[Dataset items]
-----

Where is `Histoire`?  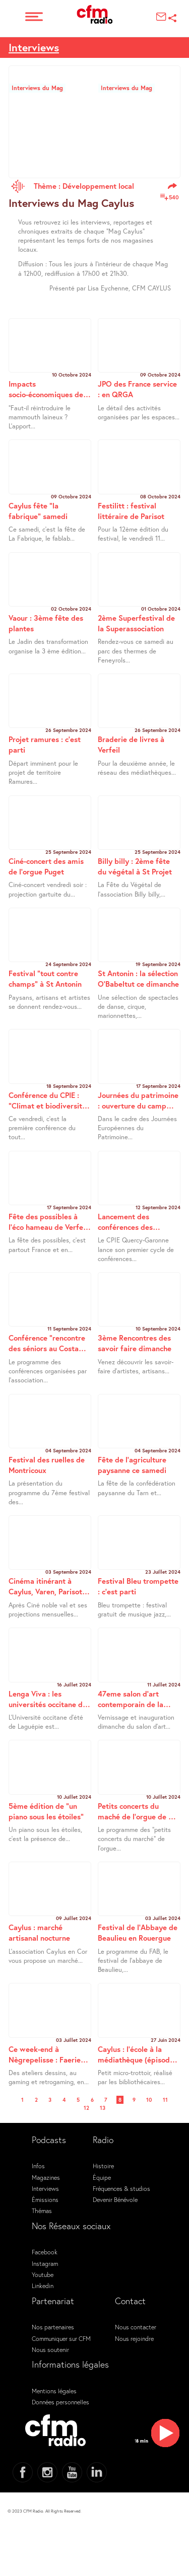 Histoire is located at coordinates (103, 2166).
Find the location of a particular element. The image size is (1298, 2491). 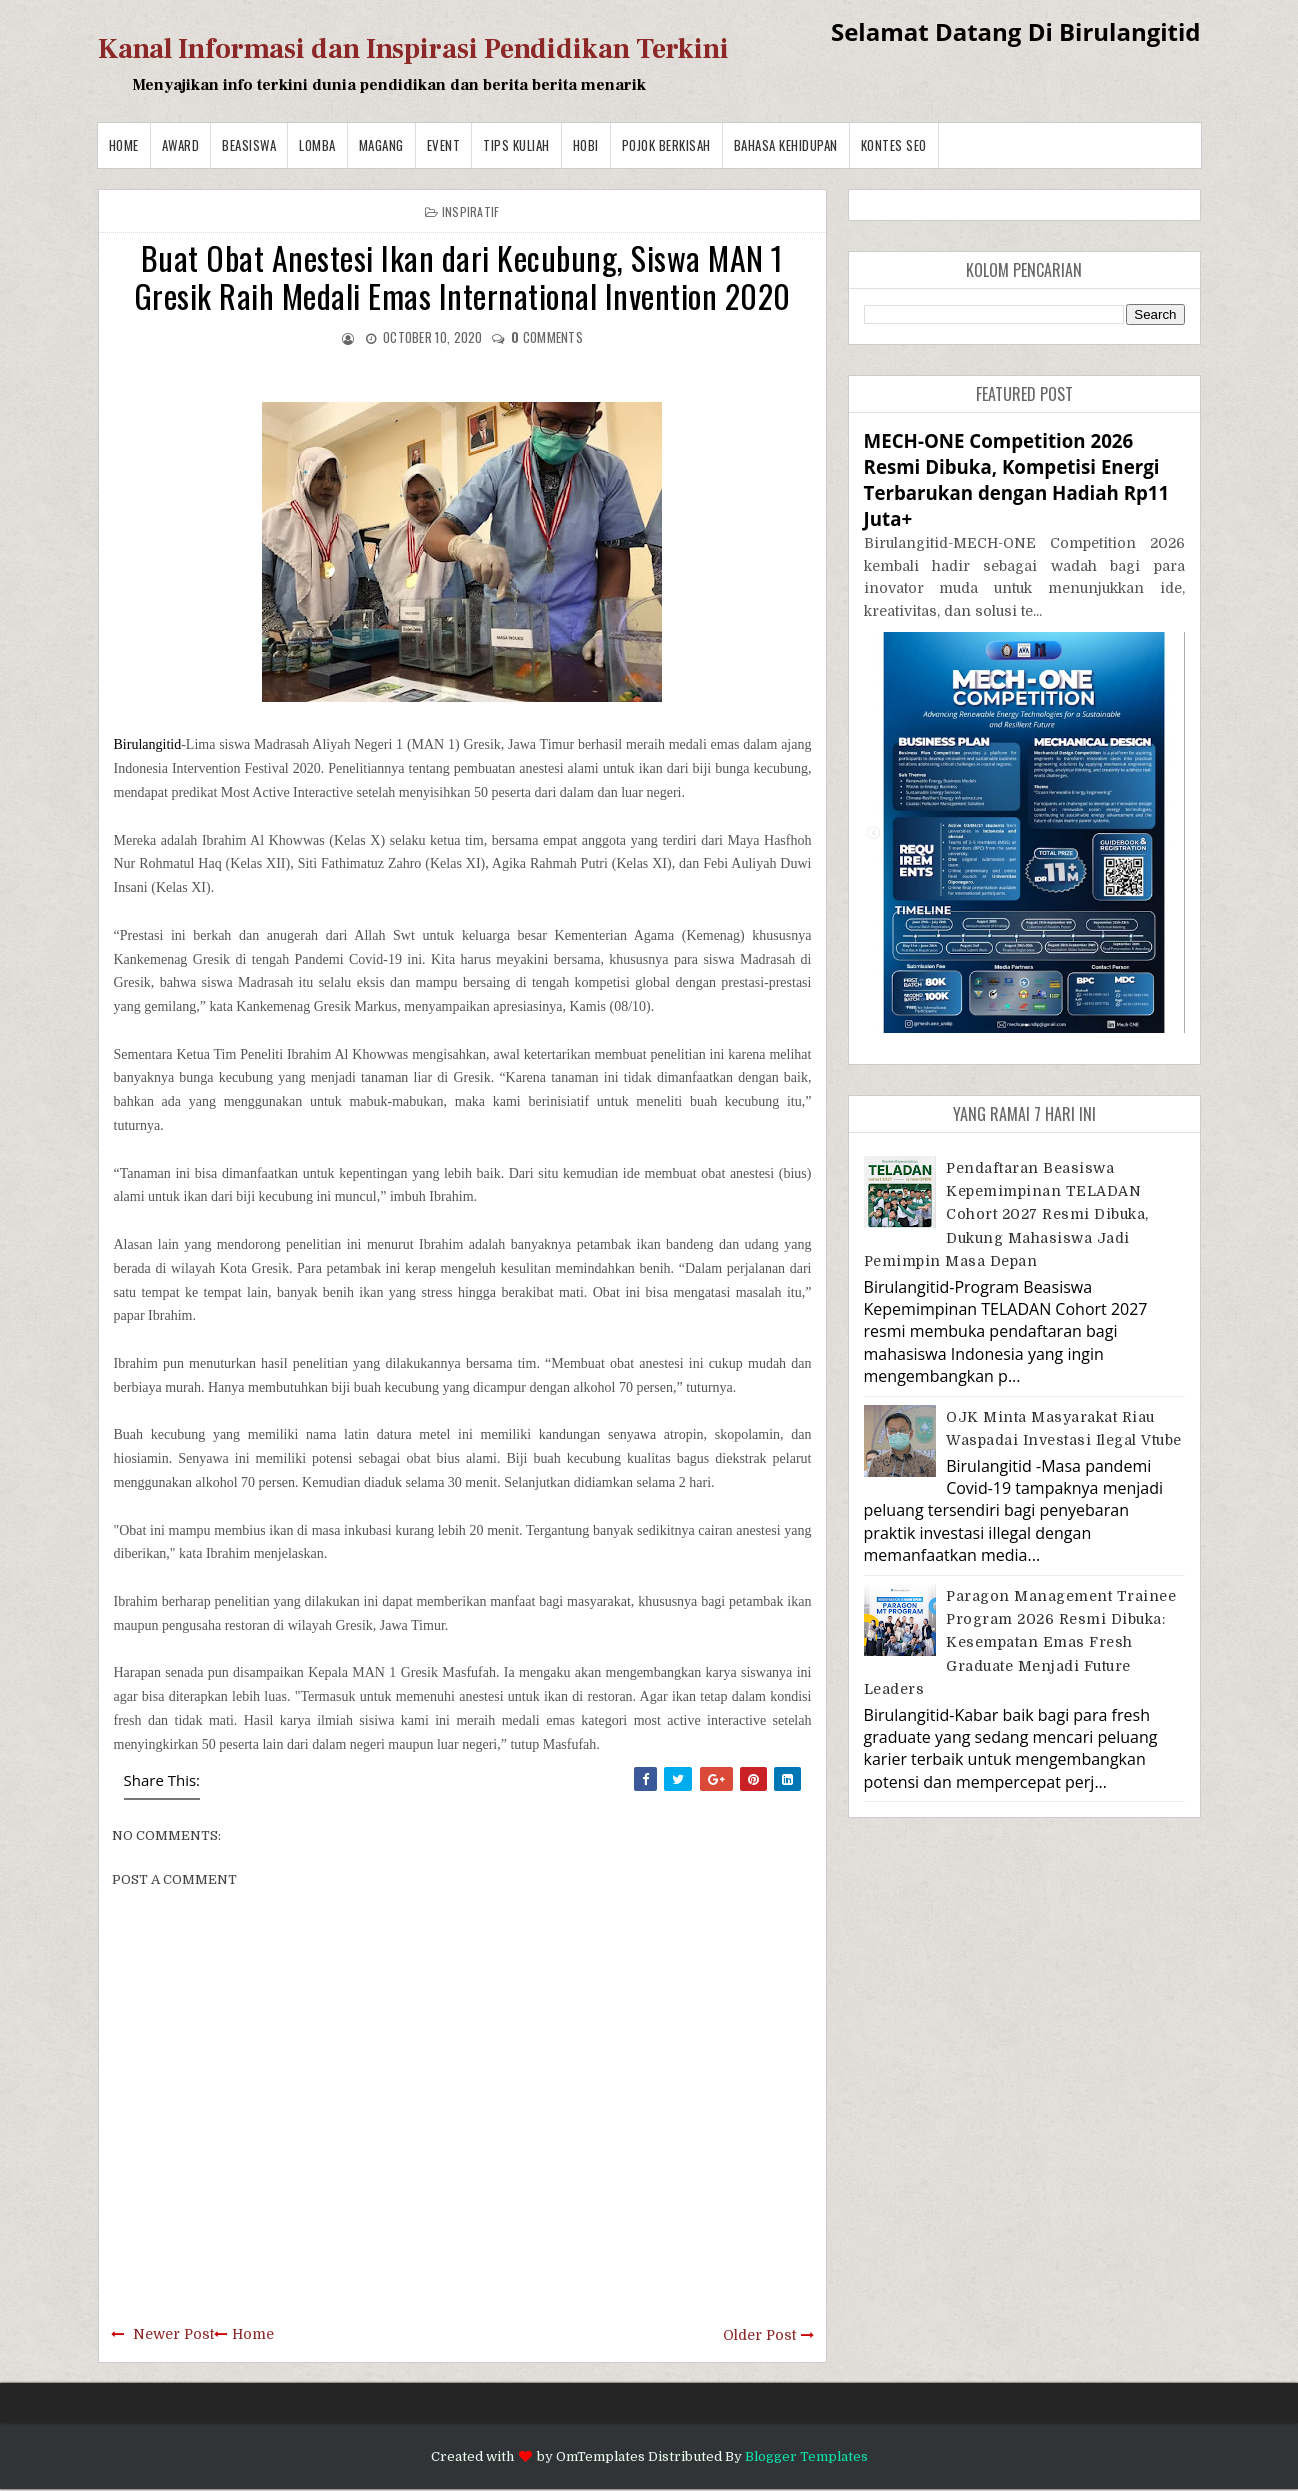

Magang is located at coordinates (381, 145).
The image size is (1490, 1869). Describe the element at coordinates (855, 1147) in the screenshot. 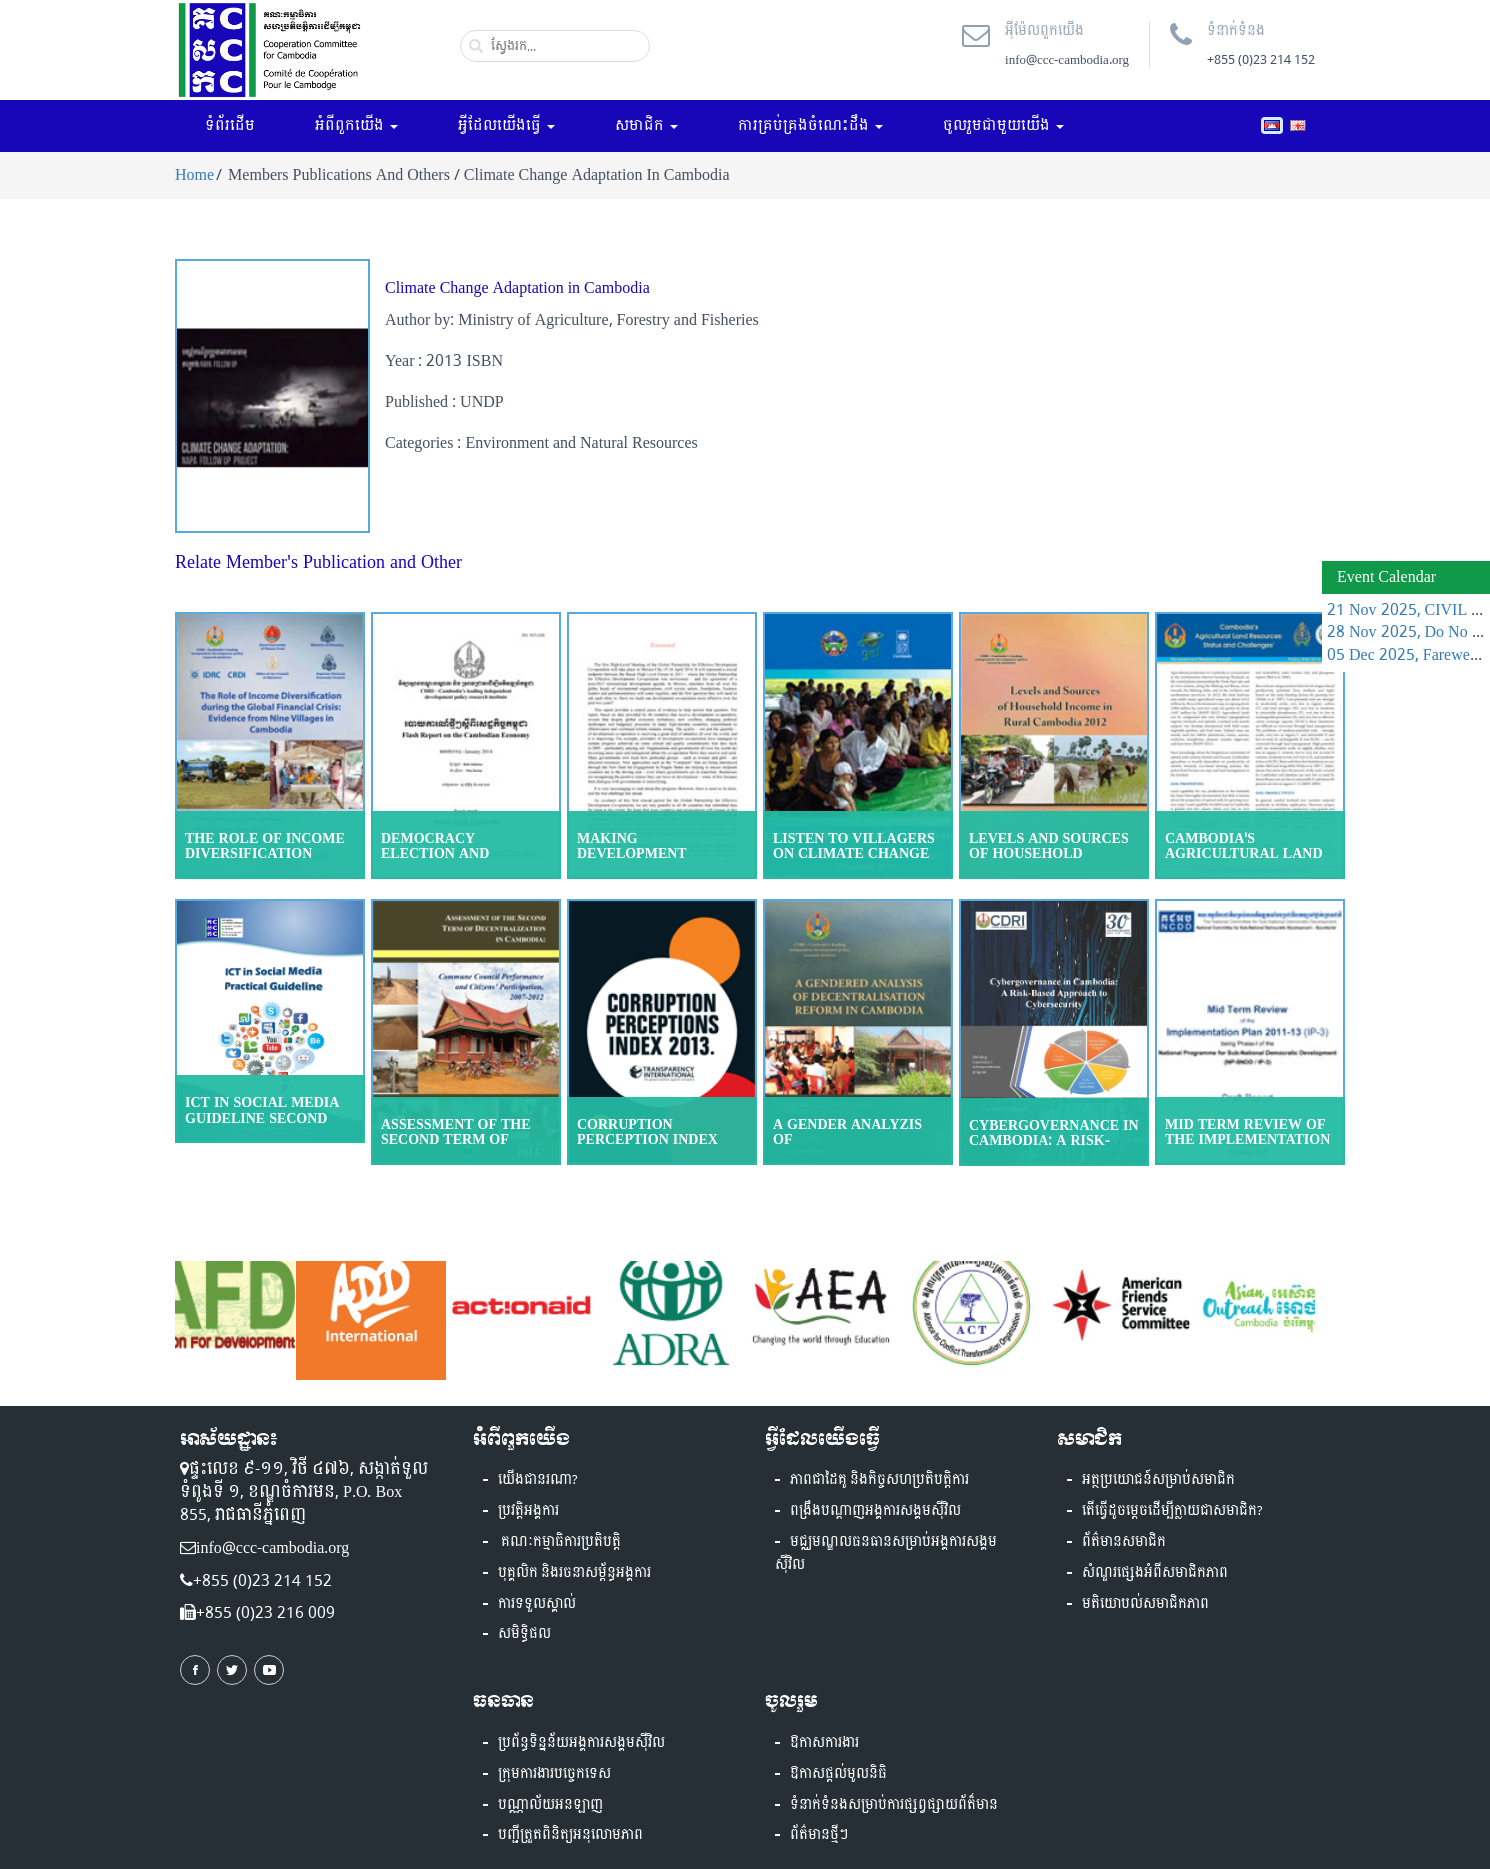

I see `A Gender Analyzis of Decentralization Reform in Cambodia` at that location.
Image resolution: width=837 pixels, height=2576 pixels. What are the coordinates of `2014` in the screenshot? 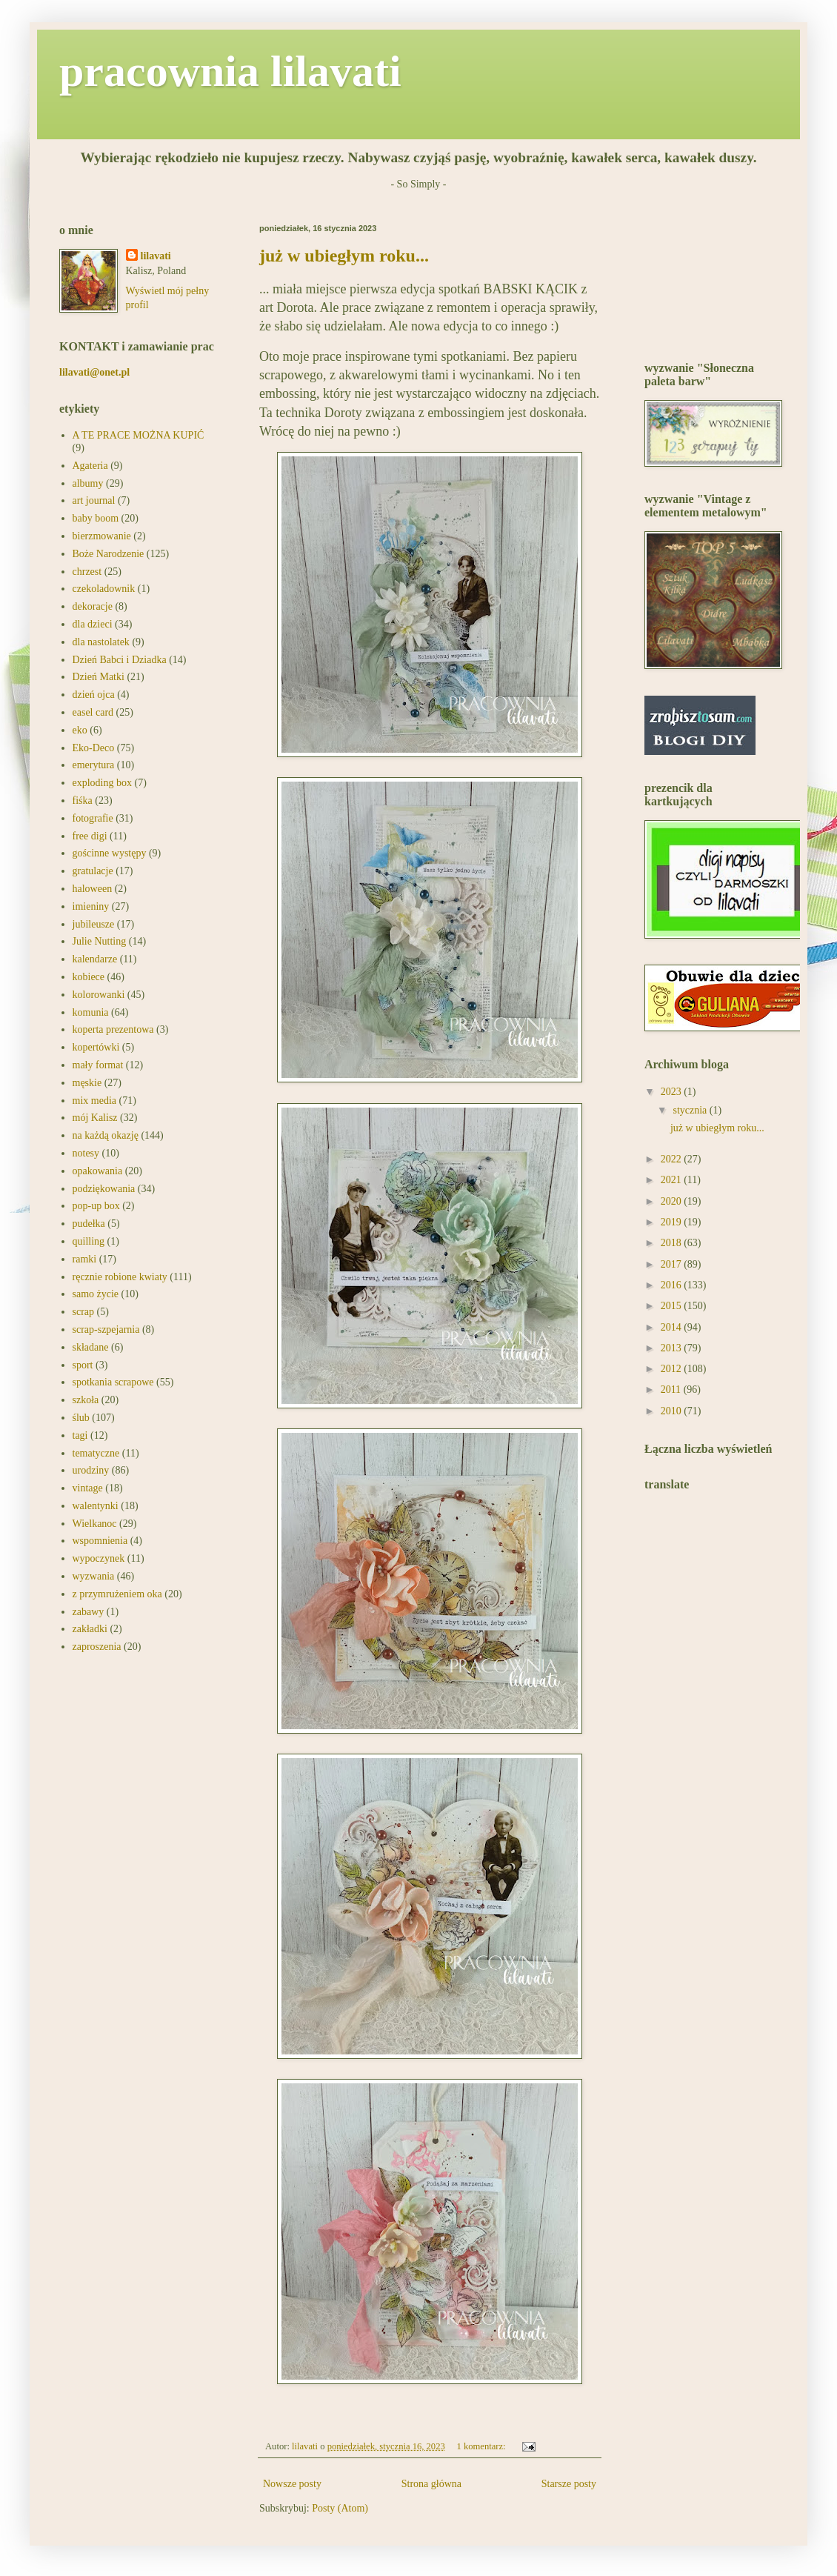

-----

* AIM OF THE EXERCISE
Leaving every picture out, return the lines from the one containing "The image size is (1490, 1869)." through the last line of the records exactly.

* SOLUTION BELOW
The image size is (1490, 1869). Describe the element at coordinates (855, 1147) in the screenshot. 

I see `A Gender Analyzis of Decentralization Reform in Cambodia` at that location.
Image resolution: width=837 pixels, height=2576 pixels. What are the coordinates of `2014` in the screenshot? 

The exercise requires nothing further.